My cheek hovers centimeters from the triple thick pane of germs and grime separating me from the object of my affection; my contorted backward glance suggests I’m trying to read something affixed to my upper lip. I take a last longing glimpse, before facing front and reality: the desolate in-between before I see my beloved Hawaii again. As the plane rises onto the invisible highway and the watery horizon and milky sky meet, I’m lost in thought, trying, as always, to figure out a way to make this arrangement we have more permanent.
Such destination devotion once repulsed me. Retracing steps violates the sacred covenant of travel: thou shalt romance “the new.” My travel mission statement was always more George Clooney than Swallows of Capistrano. Hit it and quit it. No returns. Gulliver never took a Mulligan, that’s the rule.
How can we get psyched to visit someplace we’ve already visited? Nothing ventured, nothing gained, right? We’re not having a fresh experience, learning a new culture, seeing sites or people we’ve never laid eyes on before…or are we? If the scenery is the same on the outside—if our thoughts aren’t overrun with running all over—maybe then we’re able to journey within.
In my late twenties, I dreamed of Thailand, thought I’d move to artsy Bali, but started visiting antiseptic Singapore, instead. It was convenient. After slogging through the muddy, buggy cross-island trek on Malaysia’s Tioman Island, I just wanted something easy, something I didn’t have to think about. I collapsed on Singapore’s gleaming doorstep for a revitalizing clean-sheets-and-sterile-street-food weekend. Another year, another fling; I breezed back to the country after separate punishing camel-and-elephant-back excursions in Rajasthan and Sri Lanka; two comfy spa days helped me forget my misery.

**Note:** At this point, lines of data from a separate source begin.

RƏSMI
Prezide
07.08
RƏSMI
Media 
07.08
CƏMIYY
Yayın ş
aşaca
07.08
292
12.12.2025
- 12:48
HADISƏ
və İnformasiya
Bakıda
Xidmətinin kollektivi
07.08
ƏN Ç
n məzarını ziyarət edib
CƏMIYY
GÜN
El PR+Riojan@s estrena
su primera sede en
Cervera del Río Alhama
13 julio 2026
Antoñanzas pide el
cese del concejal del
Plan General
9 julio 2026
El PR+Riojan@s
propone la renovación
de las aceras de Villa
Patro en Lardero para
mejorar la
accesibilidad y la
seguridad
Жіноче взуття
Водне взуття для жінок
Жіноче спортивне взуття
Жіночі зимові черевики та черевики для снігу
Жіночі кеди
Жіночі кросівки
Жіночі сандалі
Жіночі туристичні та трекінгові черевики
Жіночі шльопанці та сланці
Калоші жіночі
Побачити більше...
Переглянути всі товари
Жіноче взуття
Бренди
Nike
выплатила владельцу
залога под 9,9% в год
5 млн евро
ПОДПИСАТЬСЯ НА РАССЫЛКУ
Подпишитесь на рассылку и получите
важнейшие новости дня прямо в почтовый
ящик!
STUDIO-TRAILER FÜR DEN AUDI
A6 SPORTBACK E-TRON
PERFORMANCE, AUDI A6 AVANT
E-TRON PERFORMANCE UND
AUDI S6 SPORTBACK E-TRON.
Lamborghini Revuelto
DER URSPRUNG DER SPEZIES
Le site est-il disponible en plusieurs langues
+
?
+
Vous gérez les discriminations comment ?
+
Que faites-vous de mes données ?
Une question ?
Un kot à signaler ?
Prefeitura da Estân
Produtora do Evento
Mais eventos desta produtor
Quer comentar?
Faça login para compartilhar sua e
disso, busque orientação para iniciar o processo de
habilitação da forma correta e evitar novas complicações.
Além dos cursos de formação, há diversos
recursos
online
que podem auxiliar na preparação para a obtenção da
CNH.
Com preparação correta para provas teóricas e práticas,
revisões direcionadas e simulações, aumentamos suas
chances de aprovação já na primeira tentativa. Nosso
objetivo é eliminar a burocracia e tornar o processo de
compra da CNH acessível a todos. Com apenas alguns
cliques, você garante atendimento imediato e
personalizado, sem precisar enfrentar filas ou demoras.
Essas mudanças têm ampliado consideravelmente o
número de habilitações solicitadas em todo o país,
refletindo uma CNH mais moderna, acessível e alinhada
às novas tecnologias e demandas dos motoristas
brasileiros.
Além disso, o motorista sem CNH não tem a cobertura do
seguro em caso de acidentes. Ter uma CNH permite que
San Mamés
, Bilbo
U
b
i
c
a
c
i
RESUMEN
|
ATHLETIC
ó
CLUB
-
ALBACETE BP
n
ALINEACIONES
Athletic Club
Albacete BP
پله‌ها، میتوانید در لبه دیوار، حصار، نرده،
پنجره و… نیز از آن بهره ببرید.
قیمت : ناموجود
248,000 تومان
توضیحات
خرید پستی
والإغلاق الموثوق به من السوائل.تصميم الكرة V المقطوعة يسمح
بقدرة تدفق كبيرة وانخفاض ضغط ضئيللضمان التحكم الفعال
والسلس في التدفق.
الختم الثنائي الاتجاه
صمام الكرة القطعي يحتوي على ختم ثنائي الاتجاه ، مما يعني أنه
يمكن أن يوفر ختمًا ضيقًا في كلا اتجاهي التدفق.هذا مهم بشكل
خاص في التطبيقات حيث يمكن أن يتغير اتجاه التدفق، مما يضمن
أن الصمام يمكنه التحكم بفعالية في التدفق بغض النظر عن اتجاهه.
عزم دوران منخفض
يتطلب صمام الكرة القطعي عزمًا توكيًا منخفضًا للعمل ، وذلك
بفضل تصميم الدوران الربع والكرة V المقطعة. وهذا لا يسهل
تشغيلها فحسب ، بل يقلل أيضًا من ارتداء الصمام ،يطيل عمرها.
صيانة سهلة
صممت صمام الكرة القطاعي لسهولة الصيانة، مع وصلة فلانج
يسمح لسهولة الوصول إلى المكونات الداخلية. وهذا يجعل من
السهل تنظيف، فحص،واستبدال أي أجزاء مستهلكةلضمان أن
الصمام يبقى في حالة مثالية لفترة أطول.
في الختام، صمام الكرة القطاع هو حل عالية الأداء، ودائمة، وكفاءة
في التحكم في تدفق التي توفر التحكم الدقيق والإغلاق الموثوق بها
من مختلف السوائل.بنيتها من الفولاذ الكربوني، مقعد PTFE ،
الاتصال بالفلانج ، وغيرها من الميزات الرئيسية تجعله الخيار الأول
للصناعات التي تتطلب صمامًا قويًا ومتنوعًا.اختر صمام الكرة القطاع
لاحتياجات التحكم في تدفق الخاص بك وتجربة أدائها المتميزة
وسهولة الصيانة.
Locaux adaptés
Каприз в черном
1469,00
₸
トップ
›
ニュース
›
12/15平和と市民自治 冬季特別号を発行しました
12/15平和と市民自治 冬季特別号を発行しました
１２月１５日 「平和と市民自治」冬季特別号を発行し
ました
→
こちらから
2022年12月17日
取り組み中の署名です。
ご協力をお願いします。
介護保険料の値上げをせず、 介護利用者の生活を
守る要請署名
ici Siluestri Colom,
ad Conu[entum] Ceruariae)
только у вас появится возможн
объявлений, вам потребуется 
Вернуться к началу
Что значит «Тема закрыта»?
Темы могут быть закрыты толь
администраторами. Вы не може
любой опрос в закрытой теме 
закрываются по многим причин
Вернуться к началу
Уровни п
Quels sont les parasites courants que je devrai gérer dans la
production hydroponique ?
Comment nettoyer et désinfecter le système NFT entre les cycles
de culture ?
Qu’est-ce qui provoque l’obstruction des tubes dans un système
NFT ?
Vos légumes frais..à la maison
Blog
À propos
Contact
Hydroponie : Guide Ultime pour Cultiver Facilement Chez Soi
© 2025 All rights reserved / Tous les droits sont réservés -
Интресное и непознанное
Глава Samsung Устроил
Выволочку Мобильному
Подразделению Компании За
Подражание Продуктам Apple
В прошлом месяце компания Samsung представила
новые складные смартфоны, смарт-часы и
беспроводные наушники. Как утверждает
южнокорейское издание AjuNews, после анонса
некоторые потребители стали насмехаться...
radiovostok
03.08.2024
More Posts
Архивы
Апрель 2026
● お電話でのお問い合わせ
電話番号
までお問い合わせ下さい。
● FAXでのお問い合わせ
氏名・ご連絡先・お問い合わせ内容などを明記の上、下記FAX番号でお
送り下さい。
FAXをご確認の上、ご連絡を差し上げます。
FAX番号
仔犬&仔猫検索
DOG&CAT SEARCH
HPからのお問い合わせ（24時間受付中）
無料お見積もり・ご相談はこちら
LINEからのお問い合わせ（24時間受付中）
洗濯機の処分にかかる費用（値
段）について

Being stupid for Singapore was embarrassing. I worried about how mani-pedi slumber parties with the Paris Hilton of Peninsular Asia was chipping away at my outdoorsy trail cred. Couldn’t I hack “real” Asia? Was I some sort of princess? Should I relinquish my passport and book permanent passage on an infantilizing escorted “adventure” to the Mall of America next?
It wasn’t until I made a special twenty-four hour journey just to see Singapore that I realized this was more than infatuation. What kept reeling me in?
Singapore’s pulse felt democratic; everyone—young and old, rich and poor—was doing the exact same thing. Swept like one corpuscle among thousands clogging the city-state’s underground, air-conditioned retail blood vessels, I realized my pathology made me tap this particular travel vein.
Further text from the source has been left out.